**Exercise aim**
The lines you return should be those containing the string "search", taken from the data below.

**Working data**
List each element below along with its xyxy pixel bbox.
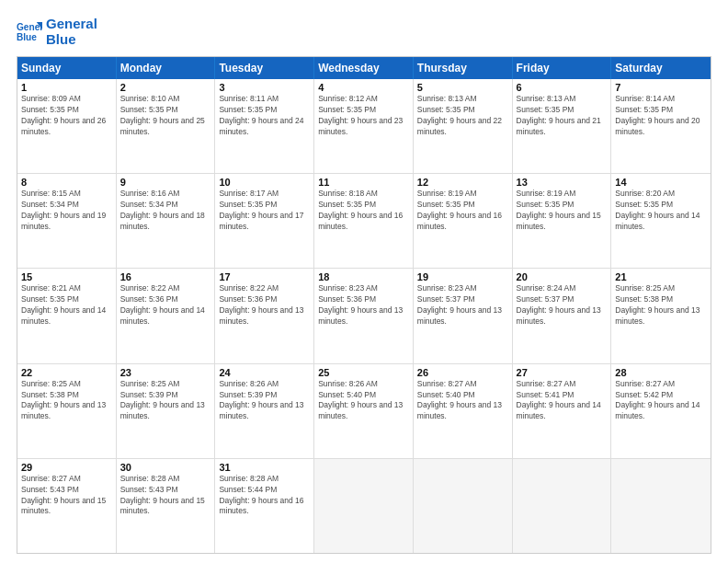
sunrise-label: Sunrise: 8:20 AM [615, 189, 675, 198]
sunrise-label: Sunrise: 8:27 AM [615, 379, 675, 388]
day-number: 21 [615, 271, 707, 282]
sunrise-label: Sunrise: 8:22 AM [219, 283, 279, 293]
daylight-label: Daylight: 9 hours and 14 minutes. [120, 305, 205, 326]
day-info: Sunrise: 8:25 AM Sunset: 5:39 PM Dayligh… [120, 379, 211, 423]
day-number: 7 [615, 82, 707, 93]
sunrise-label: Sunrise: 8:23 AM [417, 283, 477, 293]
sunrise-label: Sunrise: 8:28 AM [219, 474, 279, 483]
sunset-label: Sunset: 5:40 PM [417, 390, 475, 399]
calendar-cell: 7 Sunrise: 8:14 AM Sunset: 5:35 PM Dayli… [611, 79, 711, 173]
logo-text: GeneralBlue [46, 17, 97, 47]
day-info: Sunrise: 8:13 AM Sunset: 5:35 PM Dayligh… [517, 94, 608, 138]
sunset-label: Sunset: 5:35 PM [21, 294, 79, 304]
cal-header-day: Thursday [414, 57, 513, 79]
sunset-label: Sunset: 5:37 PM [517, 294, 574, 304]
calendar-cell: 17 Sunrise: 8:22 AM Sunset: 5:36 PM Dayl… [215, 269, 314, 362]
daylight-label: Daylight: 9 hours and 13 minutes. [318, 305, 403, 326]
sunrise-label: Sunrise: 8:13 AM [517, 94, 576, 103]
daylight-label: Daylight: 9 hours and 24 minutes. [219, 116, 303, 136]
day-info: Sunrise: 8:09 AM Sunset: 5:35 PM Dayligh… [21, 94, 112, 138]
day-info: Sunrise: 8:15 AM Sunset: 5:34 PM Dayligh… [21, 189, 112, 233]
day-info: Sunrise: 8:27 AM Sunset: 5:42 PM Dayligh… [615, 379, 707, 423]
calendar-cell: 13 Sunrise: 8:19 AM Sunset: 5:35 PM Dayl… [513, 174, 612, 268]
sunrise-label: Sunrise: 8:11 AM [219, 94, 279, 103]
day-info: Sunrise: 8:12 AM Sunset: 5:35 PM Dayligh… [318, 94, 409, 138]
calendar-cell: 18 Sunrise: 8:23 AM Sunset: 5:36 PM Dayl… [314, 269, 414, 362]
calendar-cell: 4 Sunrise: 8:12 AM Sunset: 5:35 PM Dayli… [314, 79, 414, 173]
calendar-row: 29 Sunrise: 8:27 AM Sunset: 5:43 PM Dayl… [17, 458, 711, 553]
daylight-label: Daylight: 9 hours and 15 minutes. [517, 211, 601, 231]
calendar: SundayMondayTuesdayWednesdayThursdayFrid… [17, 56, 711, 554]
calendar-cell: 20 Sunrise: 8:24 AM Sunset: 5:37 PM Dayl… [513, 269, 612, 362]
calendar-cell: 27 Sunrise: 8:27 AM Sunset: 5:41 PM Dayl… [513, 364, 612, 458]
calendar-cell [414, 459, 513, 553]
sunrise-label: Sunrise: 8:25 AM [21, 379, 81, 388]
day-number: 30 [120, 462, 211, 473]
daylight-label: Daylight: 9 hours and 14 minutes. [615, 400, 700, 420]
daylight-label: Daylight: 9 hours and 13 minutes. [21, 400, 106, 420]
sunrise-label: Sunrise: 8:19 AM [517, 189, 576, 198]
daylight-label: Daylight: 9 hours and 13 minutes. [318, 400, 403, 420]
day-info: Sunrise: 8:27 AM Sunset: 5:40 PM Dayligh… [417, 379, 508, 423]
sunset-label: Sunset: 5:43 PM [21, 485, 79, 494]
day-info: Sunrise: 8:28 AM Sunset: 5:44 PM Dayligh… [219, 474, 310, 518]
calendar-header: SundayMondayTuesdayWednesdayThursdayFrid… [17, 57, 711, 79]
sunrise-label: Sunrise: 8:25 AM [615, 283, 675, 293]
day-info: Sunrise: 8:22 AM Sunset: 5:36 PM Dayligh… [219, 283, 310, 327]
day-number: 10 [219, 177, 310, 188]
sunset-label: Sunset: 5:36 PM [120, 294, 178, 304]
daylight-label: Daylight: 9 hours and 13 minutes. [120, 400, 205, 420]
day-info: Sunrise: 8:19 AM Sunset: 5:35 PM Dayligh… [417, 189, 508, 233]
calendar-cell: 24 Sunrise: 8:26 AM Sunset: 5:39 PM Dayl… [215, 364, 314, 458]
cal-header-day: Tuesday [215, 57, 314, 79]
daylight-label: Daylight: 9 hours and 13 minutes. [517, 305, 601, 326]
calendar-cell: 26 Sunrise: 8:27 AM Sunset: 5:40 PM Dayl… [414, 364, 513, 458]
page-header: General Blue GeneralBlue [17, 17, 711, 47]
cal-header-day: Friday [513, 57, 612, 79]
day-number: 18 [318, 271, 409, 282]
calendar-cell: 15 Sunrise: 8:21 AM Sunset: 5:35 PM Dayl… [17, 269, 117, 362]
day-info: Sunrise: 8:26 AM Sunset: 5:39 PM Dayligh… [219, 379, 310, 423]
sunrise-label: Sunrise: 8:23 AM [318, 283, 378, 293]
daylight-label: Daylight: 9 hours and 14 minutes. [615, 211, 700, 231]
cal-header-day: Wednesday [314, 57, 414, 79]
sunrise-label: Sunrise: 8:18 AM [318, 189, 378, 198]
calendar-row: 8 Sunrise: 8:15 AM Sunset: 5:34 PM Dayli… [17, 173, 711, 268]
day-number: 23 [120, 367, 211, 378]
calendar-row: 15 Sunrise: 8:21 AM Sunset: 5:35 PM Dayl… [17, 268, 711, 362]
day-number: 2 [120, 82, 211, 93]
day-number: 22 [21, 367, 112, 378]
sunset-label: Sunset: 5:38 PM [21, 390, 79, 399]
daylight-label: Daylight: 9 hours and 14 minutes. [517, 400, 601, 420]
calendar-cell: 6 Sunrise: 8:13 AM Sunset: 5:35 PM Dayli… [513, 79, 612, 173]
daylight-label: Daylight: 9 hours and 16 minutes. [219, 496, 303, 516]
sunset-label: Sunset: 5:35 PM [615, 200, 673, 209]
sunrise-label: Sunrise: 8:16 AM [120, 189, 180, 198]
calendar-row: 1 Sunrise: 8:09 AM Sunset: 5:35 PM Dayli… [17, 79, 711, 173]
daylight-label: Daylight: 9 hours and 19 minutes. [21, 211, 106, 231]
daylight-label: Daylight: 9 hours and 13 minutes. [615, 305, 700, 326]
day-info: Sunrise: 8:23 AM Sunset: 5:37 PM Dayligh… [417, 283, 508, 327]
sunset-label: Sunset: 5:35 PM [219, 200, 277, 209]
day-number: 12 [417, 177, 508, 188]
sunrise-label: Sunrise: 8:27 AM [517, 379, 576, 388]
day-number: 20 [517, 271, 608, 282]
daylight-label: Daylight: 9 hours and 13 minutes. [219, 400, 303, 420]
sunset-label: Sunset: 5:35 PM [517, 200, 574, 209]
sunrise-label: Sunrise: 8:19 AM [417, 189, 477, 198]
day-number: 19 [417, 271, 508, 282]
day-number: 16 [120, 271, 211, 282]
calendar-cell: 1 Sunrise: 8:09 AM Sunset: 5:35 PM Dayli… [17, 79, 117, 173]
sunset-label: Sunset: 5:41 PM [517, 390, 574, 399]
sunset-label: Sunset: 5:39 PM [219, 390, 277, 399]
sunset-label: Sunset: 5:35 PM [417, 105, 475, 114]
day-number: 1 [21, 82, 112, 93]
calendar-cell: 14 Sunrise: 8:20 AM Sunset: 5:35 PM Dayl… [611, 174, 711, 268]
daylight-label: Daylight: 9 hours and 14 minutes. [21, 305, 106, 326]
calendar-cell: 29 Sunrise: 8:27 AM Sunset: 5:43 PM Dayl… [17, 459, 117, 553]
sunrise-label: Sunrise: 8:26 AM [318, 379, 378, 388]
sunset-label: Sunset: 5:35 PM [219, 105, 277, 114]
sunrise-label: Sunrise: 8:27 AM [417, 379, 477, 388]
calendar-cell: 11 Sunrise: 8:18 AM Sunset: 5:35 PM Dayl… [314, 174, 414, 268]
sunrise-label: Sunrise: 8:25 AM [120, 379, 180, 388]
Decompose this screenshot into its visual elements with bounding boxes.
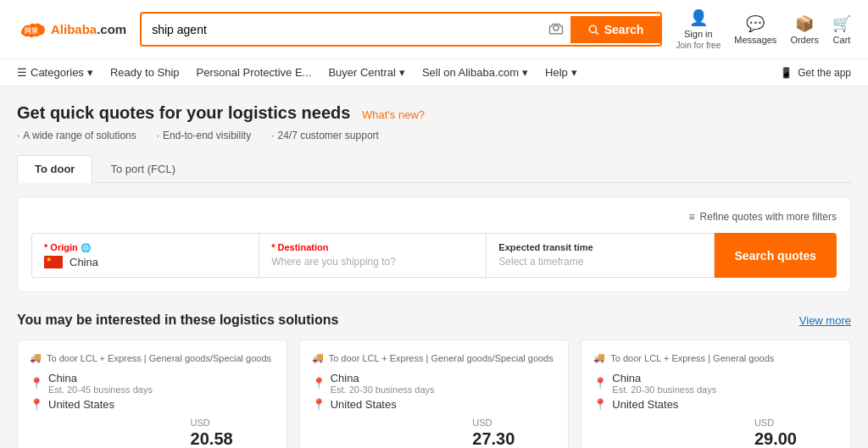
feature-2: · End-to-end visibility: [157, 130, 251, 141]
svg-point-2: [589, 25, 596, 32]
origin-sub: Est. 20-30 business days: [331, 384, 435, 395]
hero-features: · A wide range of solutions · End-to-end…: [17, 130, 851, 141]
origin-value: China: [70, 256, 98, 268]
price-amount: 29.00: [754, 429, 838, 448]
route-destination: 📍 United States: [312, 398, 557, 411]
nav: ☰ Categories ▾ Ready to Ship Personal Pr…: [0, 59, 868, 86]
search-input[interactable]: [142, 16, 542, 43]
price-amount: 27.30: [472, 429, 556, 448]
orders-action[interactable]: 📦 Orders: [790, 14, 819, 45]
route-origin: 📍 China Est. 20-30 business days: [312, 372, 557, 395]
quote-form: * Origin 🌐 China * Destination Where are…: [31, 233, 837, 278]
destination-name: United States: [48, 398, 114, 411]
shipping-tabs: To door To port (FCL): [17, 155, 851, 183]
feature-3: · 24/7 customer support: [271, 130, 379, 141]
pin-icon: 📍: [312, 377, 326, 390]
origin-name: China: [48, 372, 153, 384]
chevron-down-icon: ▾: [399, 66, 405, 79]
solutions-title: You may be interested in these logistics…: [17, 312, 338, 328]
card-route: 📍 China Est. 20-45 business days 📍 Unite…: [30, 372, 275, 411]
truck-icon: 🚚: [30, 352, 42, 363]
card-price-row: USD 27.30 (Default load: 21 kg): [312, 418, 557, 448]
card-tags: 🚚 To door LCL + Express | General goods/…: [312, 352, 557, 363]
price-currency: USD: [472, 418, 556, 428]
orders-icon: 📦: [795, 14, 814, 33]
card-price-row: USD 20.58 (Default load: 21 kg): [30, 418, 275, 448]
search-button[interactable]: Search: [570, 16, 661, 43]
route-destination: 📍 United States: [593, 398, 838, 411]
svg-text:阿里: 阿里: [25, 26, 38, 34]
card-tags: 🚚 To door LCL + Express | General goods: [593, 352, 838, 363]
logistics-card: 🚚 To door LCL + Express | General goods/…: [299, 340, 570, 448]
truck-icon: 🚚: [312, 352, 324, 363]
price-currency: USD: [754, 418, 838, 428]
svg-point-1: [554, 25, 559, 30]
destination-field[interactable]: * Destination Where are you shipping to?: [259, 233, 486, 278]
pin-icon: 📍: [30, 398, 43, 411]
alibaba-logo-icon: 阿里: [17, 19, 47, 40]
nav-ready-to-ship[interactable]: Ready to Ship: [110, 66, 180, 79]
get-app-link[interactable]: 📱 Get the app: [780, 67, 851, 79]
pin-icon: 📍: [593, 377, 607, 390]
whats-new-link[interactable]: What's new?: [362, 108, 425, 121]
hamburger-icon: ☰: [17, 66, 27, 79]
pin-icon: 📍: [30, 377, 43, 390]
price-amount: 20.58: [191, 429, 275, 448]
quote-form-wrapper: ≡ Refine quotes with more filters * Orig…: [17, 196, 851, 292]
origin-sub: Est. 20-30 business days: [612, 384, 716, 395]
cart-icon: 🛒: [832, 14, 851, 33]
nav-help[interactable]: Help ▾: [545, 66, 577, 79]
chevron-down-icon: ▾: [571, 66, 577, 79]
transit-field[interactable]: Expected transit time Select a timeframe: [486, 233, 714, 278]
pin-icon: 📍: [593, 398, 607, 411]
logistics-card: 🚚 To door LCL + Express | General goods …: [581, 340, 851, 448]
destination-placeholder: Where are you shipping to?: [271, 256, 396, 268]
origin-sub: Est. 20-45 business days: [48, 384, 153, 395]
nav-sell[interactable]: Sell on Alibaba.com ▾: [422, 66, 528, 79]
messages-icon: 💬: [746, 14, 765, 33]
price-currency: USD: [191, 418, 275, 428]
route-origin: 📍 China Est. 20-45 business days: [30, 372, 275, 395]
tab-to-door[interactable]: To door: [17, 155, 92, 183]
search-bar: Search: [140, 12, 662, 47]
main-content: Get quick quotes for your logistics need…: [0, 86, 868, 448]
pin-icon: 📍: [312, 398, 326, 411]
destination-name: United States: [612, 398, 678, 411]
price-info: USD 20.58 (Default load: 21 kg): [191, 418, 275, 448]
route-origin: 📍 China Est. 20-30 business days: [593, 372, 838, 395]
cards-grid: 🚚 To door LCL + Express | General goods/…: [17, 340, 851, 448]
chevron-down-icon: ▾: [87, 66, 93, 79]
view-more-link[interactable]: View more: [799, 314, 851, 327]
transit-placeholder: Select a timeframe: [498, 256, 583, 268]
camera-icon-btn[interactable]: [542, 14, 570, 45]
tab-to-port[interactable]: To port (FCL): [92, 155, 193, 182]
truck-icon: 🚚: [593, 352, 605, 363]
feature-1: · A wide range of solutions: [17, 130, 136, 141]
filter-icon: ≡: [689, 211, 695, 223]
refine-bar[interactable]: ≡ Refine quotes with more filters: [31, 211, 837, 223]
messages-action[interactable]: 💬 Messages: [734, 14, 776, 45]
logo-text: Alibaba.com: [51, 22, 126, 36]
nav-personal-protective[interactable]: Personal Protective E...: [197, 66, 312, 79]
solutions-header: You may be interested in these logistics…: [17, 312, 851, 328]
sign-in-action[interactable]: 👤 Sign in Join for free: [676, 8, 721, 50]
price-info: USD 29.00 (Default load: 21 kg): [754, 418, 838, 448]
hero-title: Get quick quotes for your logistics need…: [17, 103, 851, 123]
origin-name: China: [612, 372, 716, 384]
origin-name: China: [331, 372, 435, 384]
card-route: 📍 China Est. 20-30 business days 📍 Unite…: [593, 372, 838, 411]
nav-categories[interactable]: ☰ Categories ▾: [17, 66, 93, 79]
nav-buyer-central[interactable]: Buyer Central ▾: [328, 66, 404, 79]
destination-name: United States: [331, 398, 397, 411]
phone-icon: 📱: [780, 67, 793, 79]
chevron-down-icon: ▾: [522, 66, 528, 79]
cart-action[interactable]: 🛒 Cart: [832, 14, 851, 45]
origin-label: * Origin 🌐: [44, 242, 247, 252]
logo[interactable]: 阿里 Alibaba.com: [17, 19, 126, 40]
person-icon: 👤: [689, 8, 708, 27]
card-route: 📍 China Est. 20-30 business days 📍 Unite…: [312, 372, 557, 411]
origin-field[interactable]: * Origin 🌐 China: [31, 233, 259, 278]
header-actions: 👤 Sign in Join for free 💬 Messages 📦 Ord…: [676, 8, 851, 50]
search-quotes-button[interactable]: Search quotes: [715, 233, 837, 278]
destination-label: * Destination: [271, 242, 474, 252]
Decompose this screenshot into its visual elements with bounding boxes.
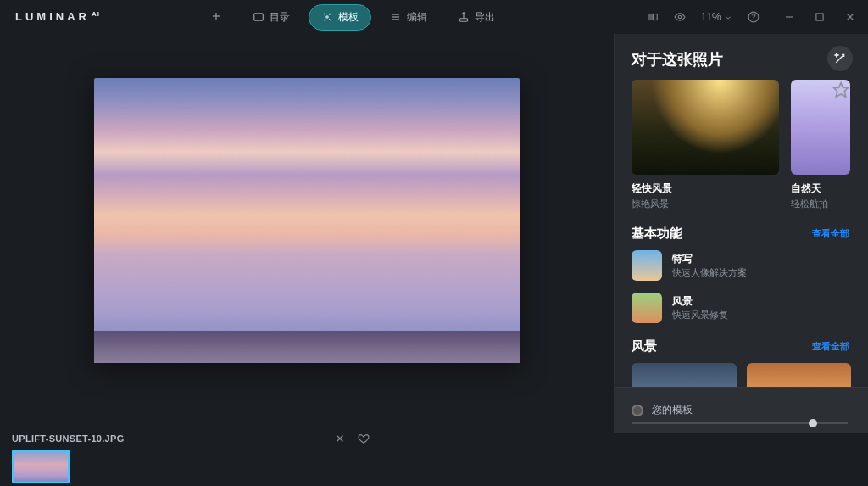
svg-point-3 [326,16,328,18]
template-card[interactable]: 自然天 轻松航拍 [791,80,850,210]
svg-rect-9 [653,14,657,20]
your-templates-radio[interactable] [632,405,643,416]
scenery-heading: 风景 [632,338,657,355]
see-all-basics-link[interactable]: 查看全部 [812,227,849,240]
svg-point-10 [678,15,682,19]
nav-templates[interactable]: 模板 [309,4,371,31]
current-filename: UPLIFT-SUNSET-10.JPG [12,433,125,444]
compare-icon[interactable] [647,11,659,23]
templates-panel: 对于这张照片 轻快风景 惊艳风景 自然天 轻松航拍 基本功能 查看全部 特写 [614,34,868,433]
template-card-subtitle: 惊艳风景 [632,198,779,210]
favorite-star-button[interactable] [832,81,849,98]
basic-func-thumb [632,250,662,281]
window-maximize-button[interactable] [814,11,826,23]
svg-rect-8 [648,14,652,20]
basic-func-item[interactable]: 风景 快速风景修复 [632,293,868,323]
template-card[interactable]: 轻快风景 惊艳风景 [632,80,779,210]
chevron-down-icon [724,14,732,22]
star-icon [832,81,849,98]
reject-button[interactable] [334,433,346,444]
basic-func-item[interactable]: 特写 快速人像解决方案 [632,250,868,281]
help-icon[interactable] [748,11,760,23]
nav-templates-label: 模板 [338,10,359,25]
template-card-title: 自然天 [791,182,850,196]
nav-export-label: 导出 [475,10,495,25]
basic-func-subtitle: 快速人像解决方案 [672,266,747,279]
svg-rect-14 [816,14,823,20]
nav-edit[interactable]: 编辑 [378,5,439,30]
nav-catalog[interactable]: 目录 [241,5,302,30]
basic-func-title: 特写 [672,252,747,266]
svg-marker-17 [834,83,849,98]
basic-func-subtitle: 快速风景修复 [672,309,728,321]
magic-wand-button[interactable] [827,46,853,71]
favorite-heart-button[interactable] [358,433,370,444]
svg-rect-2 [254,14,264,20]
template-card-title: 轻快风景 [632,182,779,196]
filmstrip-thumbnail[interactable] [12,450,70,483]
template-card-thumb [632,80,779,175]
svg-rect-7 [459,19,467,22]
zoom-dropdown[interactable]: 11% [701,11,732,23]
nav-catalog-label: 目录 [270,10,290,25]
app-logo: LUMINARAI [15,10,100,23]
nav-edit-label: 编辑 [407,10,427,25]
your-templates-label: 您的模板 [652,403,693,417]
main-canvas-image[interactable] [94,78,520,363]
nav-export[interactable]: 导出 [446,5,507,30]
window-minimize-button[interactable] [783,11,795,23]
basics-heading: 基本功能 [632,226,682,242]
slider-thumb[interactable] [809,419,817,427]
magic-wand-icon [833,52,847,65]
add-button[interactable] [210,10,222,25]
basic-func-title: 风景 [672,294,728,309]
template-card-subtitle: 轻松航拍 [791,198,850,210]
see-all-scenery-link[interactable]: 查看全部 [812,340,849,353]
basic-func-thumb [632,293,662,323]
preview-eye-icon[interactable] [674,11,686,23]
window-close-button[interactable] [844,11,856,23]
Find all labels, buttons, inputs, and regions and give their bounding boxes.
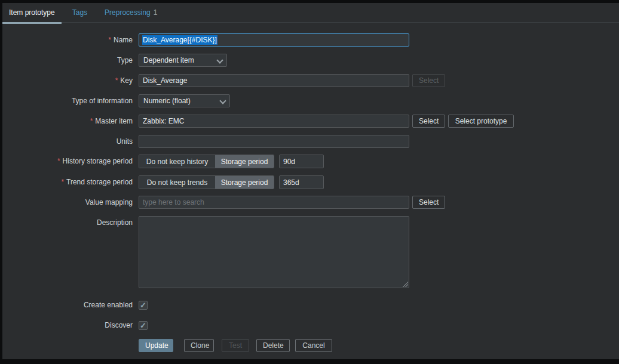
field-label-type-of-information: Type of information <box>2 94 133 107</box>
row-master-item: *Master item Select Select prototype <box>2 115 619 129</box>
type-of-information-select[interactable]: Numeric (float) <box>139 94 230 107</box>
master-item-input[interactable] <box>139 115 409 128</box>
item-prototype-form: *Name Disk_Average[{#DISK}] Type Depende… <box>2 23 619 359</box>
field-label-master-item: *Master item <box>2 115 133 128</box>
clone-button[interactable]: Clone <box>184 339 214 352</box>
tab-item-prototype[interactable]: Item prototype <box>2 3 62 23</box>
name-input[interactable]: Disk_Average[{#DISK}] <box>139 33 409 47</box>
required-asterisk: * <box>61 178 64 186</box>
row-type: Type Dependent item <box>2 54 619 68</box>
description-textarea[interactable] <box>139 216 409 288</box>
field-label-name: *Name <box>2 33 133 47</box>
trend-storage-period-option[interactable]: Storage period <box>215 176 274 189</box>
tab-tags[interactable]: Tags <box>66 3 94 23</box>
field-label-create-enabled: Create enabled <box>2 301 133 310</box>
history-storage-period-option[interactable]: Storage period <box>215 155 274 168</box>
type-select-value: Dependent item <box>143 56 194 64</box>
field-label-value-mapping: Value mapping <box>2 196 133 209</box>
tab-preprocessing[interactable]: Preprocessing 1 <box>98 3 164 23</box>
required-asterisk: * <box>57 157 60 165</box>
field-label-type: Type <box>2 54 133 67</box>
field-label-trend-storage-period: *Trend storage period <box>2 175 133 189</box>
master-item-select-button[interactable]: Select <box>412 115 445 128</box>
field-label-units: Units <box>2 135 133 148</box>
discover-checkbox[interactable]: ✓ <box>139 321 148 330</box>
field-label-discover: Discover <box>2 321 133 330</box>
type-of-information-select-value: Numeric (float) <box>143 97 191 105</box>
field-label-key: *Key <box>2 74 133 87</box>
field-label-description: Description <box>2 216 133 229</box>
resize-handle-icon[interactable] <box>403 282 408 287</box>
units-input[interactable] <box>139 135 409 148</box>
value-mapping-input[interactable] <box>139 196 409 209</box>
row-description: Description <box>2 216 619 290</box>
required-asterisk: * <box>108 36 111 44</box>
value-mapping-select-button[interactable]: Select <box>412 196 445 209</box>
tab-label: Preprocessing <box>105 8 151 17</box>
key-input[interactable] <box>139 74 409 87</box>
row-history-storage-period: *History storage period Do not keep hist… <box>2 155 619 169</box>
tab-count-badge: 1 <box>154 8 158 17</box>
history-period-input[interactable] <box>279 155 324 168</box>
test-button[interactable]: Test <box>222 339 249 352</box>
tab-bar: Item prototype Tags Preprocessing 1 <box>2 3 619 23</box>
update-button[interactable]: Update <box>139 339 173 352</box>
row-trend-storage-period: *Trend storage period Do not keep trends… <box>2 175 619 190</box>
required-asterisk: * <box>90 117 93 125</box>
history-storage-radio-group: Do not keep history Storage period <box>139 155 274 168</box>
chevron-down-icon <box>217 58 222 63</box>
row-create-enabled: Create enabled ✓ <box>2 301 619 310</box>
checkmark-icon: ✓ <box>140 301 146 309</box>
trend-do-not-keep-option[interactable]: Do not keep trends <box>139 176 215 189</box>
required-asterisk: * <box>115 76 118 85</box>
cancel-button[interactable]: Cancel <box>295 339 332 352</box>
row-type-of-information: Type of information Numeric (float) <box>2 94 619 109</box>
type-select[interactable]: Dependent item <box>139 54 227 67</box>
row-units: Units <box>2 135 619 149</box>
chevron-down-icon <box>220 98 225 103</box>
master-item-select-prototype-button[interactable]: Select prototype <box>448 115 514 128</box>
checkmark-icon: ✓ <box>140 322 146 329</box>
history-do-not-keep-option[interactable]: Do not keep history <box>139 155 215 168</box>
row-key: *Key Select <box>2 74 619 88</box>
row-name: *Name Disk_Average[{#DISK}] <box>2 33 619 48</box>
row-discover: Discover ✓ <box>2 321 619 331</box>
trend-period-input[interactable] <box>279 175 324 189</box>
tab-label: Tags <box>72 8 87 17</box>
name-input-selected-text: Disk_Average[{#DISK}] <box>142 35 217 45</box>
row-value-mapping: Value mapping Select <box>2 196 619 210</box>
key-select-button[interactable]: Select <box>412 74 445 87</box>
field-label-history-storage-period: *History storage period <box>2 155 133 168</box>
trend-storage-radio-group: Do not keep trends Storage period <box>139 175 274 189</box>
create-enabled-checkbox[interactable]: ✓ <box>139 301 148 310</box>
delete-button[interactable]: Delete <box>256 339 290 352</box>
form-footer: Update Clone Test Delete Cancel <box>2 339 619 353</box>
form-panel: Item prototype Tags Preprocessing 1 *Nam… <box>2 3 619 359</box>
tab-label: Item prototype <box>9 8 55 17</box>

**Task solution**
search-input[interactable]: [142, 16, 542, 43]
search-button[interactable]: Search: [570, 16, 661, 43]
search-bar: Search: [140, 12, 662, 47]
search-quotes-button[interactable]: Search quotes: [715, 233, 837, 278]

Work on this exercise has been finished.